Data Science: Statistical Learning Measures of central tendency, dispersion, and correlation

Statistical Learning

Measures of central tendency, dispersion, and correlation

Outline

Raw Data
Frequency Distribution - Histograms
Cumulative Frequency Distribution
Measures of Central Tendency
Mean, Median, Mode
Measures of Dispersion
Range, IQR, Standard Deviation, coefficient of variation
Normal distribution, Chebyshev Rule.
Five number summary, boxplots, QQ plots, Quantilplot, scatter plot.
Visualization: scatter plot matrix.
Correlation analysis

Data versus Information

When analysts are bewildered by plethora of data, which do not make any sense on the surface of it, they are looking for methods to classify data that would convey meaning. The idea here is to help them draw the right conclusion. Data needs to be arranged into information.

Raw Data

Raw Data represent numbers and facts in the original format in which the data have been collected. We need to convert the raw data into information for decision making.

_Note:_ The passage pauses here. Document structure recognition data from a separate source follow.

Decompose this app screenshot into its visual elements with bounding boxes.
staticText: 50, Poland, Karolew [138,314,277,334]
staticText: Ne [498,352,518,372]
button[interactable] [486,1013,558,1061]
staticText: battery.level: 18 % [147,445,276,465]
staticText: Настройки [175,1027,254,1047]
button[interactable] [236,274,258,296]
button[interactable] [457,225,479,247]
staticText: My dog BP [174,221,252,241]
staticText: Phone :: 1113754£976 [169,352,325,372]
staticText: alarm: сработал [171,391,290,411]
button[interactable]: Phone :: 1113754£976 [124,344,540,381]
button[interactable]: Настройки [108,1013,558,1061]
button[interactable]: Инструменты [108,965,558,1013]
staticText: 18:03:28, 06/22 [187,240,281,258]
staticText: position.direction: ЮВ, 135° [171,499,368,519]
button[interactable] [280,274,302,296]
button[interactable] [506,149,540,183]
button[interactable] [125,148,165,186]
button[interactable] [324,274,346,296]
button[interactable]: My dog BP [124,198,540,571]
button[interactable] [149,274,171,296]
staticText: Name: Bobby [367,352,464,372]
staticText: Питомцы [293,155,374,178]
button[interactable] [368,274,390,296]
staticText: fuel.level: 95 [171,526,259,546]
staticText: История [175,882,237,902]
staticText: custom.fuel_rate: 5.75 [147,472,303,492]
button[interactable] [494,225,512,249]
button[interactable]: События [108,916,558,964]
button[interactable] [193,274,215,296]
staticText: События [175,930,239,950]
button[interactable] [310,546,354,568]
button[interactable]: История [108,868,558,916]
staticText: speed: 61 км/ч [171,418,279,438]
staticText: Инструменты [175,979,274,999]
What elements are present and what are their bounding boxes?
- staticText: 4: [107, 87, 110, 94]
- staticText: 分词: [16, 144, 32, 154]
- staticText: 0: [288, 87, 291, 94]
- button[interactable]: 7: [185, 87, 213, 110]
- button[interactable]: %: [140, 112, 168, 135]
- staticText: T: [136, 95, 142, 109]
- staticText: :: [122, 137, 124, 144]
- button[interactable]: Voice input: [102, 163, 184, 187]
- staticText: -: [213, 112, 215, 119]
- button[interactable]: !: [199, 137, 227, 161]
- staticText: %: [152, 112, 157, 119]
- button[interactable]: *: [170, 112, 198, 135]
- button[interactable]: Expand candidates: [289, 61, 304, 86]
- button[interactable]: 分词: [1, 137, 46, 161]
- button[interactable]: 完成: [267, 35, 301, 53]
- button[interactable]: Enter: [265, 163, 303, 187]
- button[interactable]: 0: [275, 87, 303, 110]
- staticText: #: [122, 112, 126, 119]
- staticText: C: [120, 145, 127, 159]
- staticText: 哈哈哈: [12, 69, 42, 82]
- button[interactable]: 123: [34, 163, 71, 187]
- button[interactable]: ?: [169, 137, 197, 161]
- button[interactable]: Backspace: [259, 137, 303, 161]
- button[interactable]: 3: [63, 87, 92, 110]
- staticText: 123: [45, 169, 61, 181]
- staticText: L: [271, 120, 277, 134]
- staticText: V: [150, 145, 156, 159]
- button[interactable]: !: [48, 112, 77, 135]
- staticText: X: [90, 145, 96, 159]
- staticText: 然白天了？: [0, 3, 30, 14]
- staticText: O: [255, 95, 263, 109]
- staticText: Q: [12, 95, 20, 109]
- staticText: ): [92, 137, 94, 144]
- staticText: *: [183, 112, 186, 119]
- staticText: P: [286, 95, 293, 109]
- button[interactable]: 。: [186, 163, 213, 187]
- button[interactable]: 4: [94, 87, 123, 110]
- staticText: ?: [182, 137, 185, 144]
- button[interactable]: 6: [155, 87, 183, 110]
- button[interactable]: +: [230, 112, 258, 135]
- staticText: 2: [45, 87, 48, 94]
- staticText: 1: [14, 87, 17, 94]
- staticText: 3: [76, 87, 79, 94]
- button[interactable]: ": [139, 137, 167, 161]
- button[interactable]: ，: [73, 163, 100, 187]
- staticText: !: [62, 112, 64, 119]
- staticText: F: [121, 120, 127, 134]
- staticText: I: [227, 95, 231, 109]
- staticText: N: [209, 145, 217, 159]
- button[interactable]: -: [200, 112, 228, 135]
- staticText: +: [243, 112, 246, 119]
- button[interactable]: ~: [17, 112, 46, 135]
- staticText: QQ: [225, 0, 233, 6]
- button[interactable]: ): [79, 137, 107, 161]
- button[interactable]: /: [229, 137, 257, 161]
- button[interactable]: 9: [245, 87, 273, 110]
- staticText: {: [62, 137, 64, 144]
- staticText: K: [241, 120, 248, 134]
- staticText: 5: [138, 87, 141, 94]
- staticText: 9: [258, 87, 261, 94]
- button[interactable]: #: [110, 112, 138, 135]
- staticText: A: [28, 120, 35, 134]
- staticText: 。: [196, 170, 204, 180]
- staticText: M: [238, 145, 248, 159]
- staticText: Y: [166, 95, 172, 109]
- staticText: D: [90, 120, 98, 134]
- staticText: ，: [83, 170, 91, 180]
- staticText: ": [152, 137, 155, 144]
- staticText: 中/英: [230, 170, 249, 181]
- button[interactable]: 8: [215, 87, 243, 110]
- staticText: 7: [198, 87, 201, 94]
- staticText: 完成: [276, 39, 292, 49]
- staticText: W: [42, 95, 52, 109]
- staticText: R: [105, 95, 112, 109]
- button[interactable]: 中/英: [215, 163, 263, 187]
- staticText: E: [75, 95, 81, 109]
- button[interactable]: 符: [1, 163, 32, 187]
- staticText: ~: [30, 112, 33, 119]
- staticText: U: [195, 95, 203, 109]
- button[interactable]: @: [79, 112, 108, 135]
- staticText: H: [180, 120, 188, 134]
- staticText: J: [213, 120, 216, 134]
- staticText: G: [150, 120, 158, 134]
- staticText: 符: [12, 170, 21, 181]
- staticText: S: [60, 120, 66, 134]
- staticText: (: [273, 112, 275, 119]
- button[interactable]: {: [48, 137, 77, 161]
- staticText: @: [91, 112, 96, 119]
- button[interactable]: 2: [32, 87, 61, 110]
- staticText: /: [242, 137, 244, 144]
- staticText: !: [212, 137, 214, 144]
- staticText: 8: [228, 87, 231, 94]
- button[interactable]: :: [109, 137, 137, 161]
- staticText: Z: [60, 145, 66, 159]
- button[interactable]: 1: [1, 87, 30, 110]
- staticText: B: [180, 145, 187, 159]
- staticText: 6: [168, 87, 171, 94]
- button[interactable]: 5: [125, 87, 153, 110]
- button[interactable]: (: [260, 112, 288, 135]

Frequency distribution focuses on classifying raw data into information. It is a widely used data reduction technique in descriptive statistics.

HISTOGRAM

Histogram (also known as frequency histogram) is a snapshot of the frequency

distribution.

Histogram is a graphical representation of the frequency distribution in which the

X- axis represents the classes and the Y-axis represents the frequencies in bars

Histogram depicts the pattern of the distribution emerging from the characteristic

being measured.

Histogram- Example

The inspection records of a hose assembly operation revealed a high level of rejection. An analysis of the records showed that the "leaks" were a major contributing factor to the problem. It was decided to investigate the hose clamping operation. The hose clamping force (torque) was measured on twenty-five assemblies. (Figures in foot-pounds). The data are given below: Draw the frequency histogram and comment.

8	13	15	10	16
11	14	11	14	20
15	16	12	15	13
12	13	16	17	17
14	14	14	18	15

Histogram Example Solution

Cumulative Frequency Distribution

A type of frequency distribution that shows how many observations are above or below the lower boundaries of the classes. You can formulate the following from the previous example of hose clamping force(torque)

What is Central Tendency?

Whenever you measure things of the same kind, a fairly large number of such measurements will tend to cluster around the middle value. Such a value is called a measure of "Central Tendency". The other terms that are used synonymously are "Measures of Location", or "Statistical Averages".

Arithmetic Mean

Arithmetic Mean (called mean) is defined as the sum of all observations in a data set divided by the total number of observations. For example, consider a data set containing the following observations:

In symbolic form mean is given by

X = ∑ X /n

X= Arthmetic mean

∑ X = Indicates sum all X values in the data set

n = Total number of observations(Sample Size)

Arithmetic Mean -Example

The inner diameter of a particular grade of tire based on 5 sample measurements are as follows: (figures in millimeters)

565, 570, 572, 568, 585

formula......... X = ∑ X /n

We get mean = (565+570+572+568+585)/5 =572

Caution: Arithmetic Mean is affected by extreme values or fluctuations in sampling. It is not the best average to use when the data set contains extreme values (Very high or very low values).

Median

Median is the middlemost observation when you arrange data in ascending order of magnitude. Median is such that 50% of the observations are above the median and 50% of the observations are below the median.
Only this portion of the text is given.